WHAT YOU ARE ASKED TO DO: Pictures aside, write out the data exactly as it reads.

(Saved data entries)
+++

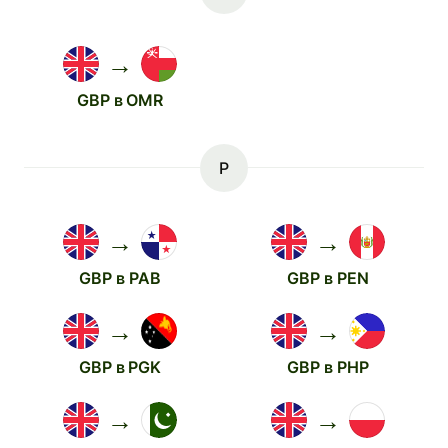
→
GBP в OMR
P
→
→
GBP в PAB
GBP в PEN
→
→
GBP в PGK
GBP в PHP
→
→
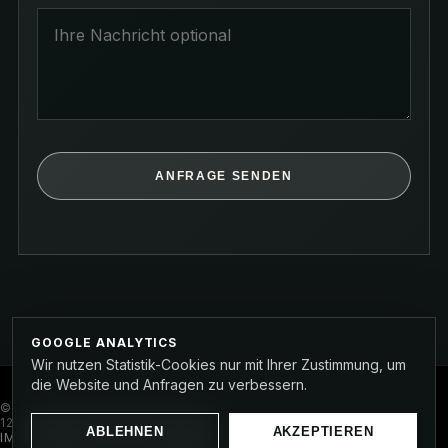
ANFRAGE SENDEN
GOOGLE ANALYTICS
Wir nutzen Statistik-Cookies nur mit Ihrer Zustimmung, um
die Website und Anfragen zu verbessern.
© TISCHMACHER PREMIUMCARS · PAUL-JOSEPH-STRASSE 1
2-14 · 64658 FÜRTH / ERLENBACH
ABLEHNEN
AKZEPTIEREN
ANRUFEN
ANFRAGE
IMPRESSUM
DATENSCHUTZ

+++

SOLUTION TO THIS EXERCISE:
→
GBP в OMR
P
→
→
GBP в PAB
GBP в PEN
→
→
GBP в PGK
GBP в PHP
→
→
ANFRAGE SENDEN
GOOGLE ANALYTICS
Wir nutzen Statistik-Cookies nur mit Ihrer Zustimmung, um
die Website und Anfragen zu verbessern.
© TISCHMACHER PREMIUMCARS · PAUL-JOSEPH-STRASSE 1
2-14 · 64658 FÜRTH / ERLENBACH
ABLEHNEN
AKZEPTIEREN
ANRUFEN
ANFRAGE
IMPRESSUM
DATENSCHUTZ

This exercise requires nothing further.